Earnings per share for the quarter under review stood at RM2.25 against RM4.93 in loss per share in Q1FY17. The much-improved performance in the current quarter was attributable mainly due to lower raw material costs and favorable foreign exchange rate. Also boosting MSM’s performance is the reduction of administrative expenses, down 33.0% quarter-on-quarter or RM9.1 million from RM23.8 million.
Revenue dipped by 15.4% compared to the same quarter last year of RM648.97 million, impaired by a decrease in the average selling price and a 7.0% reduction in overall tonnage sold - mainly from a reduction in export sales.
“While the circumstances were unfavourable in 2017, the first quarter performance shows encouraging signs towards a healthy balance sheet. It certainly is a continuous turn-around process and on this positive note, MSM’s direction is firm to reinforce its leading role in this business,” said MSM’s Executive Director, Dato’ Khairil Anuar Aziz.
MSM continues to strengthen its operational focus by marking down its raw sugar cost by 23.1% against Q1FY17. This however was hampered by an increase in the average refining cost due to higher fuel cost which resulted from an upward revision of the gas tariff in January by 16.0%.

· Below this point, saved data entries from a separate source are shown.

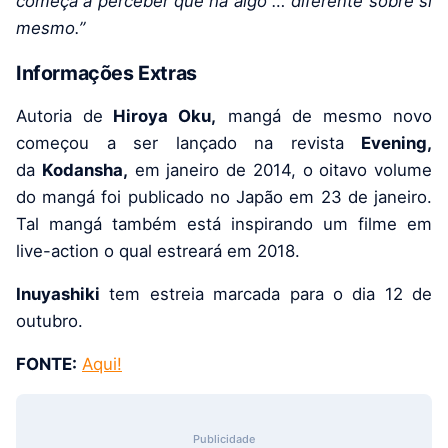
começa a perceber que há algo … diferente sobre si
mesmo.”
Informações Extras
Autoria de
Hiroya Oku,
mangá de mesmo novo
começou a ser lançado na revista
Evening,
da
Kodansha,
em janeiro de 2014, o oitavo volume
do mangá foi publicado no Japão em 23 de janeiro.
Tal mangá também está inspirando um filme em
live-action o qual estreará em 2018.
Inuyashiki
tem estreia marcada para o dia 12 de
outubro.
FONTE:
Aqui!
Publicidade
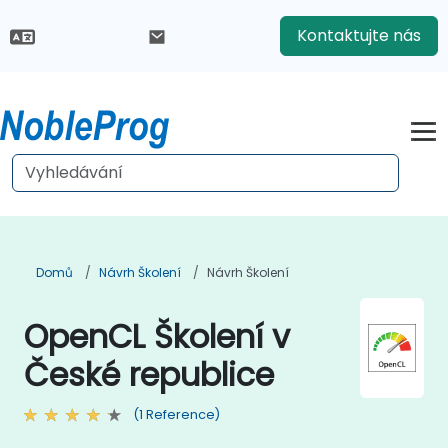
Kontaktujte nás
Domů
Návrh Školení
Návrh Školení
OpenCL Školení v
České republice
(1 Reference)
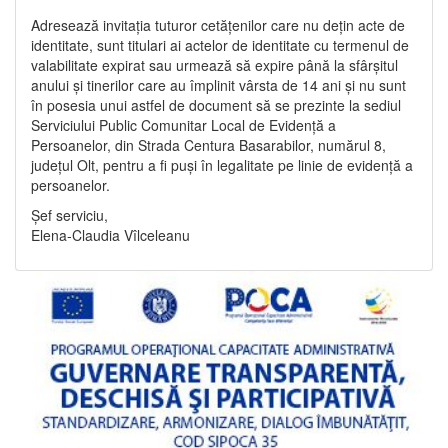
Adresează invitația tuturor cetățenilor care nu dețin acte de
identitate, sunt titulari ai actelor de identitate cu termenul de
valabilitate expirat sau urmează să expire până la sfârșitul
anului și tinerilor care au împlinit vârsta de 14 ani și nu sunt
în posesia unui astfel de document să se prezinte la sediul
Serviciului Public Comunitar Local de Evidență a
Persoanelor, din Strada Centura Basarabilor, numărul 8,
județul Olt, pentru a fi puși în legalitate pe linie de evidență a
persoanelor.
Șef serviciu,
Elena-Claudia Vîlceleanu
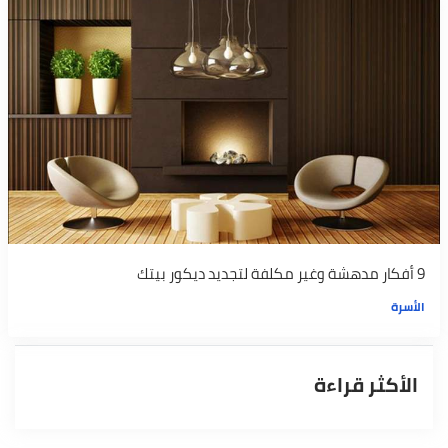
9 أفكار مدهشة وغير مكلفة لتجديد ديكور بيتك
الأسرة
الأكثر قراءة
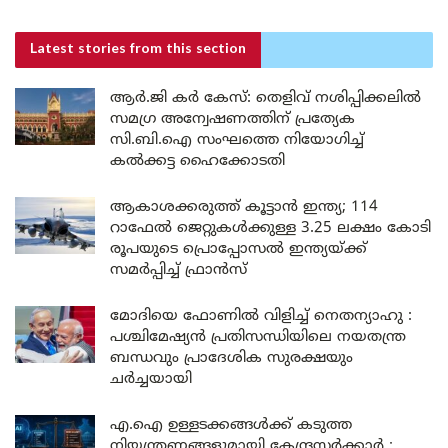
Latest stories
from this section
ആർ.ജി കർ കേസ്: തെളിവ് നശിപ്പിക്കലിൽ
സമഗ്ര അന്വേഷണത്തിന് പ്രത്യേക
സി.ബി.ഐ സംഘത്തെ നിയോഗിച്ച്
കൽക്കട്ട ഹൈക്കോടതി
ആകാശക്കരുത്ത് കൂട്ടാൻ ഇന്ത്യ; 114
റാഫേൽ ജെറ്റുകൾക്കുള്ള 3.25 ലക്ഷം കോടി
രൂപയുടെ പ്രൊപ്പോസൽ ഇന്ത്യയ്ക്ക്
സമർപ്പിച്ച് ഫ്രാൻസ്
മോദിയെ ഫോണിൽ വിളിച്ച് നെതന്യാഹു :
പശ്ചിമേഷ്യൻ പ്രതിസന്ധിയിലെ നയതന്ത്ര
ബന്ധവും പ്രാദേശിക സുരക്ഷയും
ചർച്ചയായി
എ.ഐ ഉള്ളടക്കങ്ങൾക്ക് കടുത്ത
നിയന്ത്രണങ്ങളുമായി കേന്ദ്രസർക്കാർ ;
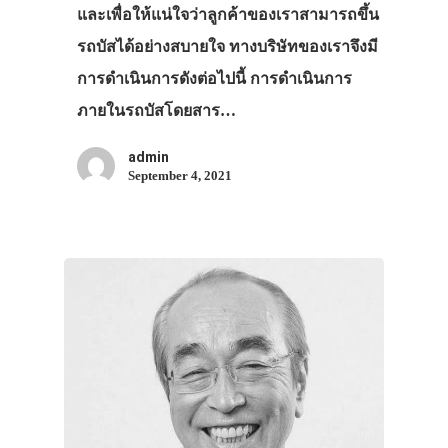
และเพื่อให้แน่ใจว่าลูกค้าของเราสามารถขึ้น
รถบัสได้อย่างสบายใจ ทางบริษัทของเราจึงมี
การดำเนินการดังต่อไปนี้ การดำเนินการ
ภายในรถบัสโดยสาร…
admin
September 4, 2021
ประเทศญี่ปุ่น
เที่ยวญี่ปุ่นด้วย
เอง
รถบัส
เดินทาง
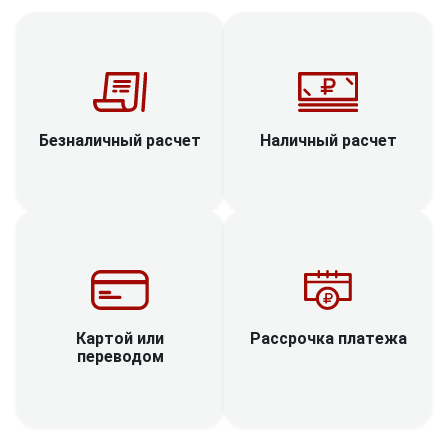
Наличный расчет
Безналичный расчет
Рассрочка платежа
Картой или
переводом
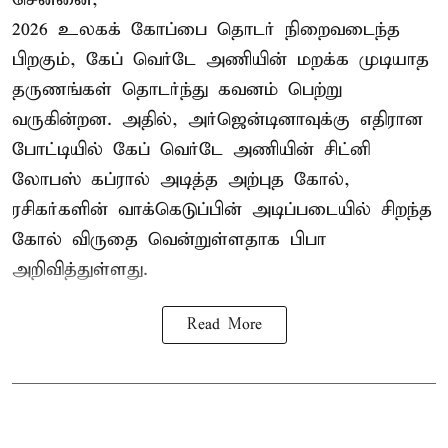
2026 உலகக் கோப்பை தொடர் நிறைவடைந்த
பிறகும், கேப் வெர்டே அணியின் மறக்க முடியாத
தருணங்கள் தொடர்ந்து கவனம் பெற்று
வருகின்றன. அதில், அர்ஜென்டினாவுக்கு எதிரான
போட்டியில் கேப் வெர்டே அணியின் சிட்னி
லோபஸ் கப்ரால் அடித்த அற்புத கோல்,
ரசிகர்களின் வாக்கெடுப்பின் அடிப்படையில் சிறந்த
கோல் விருதை வென்றுள்ளதாக பிபா
அறிவித்துள்ளது.
Read More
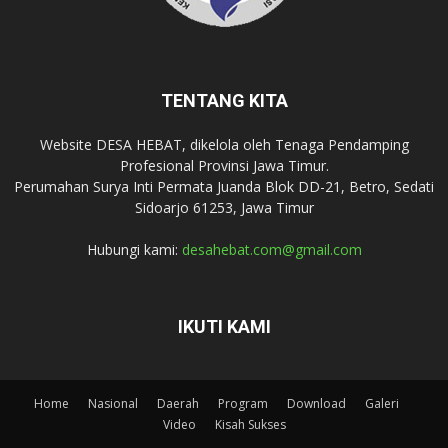
TENTANG KITA
Website DESA HEBAT, dikelola oleh Tenaga Pendamping
Profesional Provinsi Jawa Timur.
Perumahan Surya Inti Permata Juanda Blok DD-21, Betro, Sedati
Sidoarjo 61253, Jawa Timur
Hubungi kami:
desahebat.com@gmail.com
IKUTI KAMI
Home
Nasional
Daerah
Program
Download
Galeri
Video
Kisah Sukses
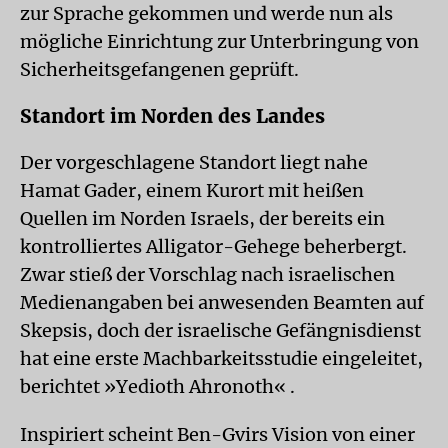
zur Sprache gekommen und werde nun als
mögliche Einrichtung zur Unterbringung von
Sicherheitsgefangenen geprüft.
Standort im Norden des Landes
Der vorgeschlagene Standort liegt nahe
Hamat Gader, einem Kurort mit heißen
Quellen im Norden Israels, der bereits ein
kontrolliertes Alligator-Gehege beherbergt.
Zwar stieß der Vorschlag nach israelischen
Medienangaben bei anwesenden Beamten auf
Skepsis, doch der israelische Gefängnisdienst
hat eine erste Machbarkeitsstudie eingeleitet,
berichtet »Yedioth Ahronoth« .
Inspiriert scheint Ben-Gvirs Vision von einer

The Ringgit Malaysia currency continues to strengthen, with a quarterly comparison between 2017 and 2018 at an average market rate of approximately 12.70%. However, MSM’s average currency rate is relatively higher than the market by about 1.91%.
For the past year, MSM has been marked by prudent cost management initiatives to ease pressure on its margins. The current quarter’s Profit Before Tax (PBT) of RM20.94 million is considered a feat as it shows a steady recovery and outperforms the corresponding quarter last year.
“The cost management initiatives are now sustainably embedded across the Group to stabilise the balance sheet. Ideally, we plan to maintain discipline in cost and operational efficiency while focusing investment on our profitable assets to maximise cashflow generation,” added Dato’ Khairil.
The Johor refinery is slated for commissioning in the first half of 2018 and continues to be budget prudent and in accordance to the timeline. The capacity growth is focused towards producing better margin and revenue via export sales improvement, particularly in South East Asia (SEA) and Middle East and North Africa (MENA) markets.
Industry-wise, sugar yields have improved significantly mainly aided by favourable Asian monsoon rains leading into a global sugar glut. Additionally, global supply is estimated to beat demand by 10.40 million metric tonnes in the current season, 26.0% more to erase shortages/deficit for the past two seasons.
Set to a positive motion in 2018, MSM looks to further improve inventory management, supply and distribution efficiency and operating expenditure optimisation to remain resilient for the remaining quarters in driving business forward. Most importantly, MSM continues to monitor its cashflows and working capital requirements to enable visibility of red flags and pro-active actions continues to be exercised to remain financially healthy.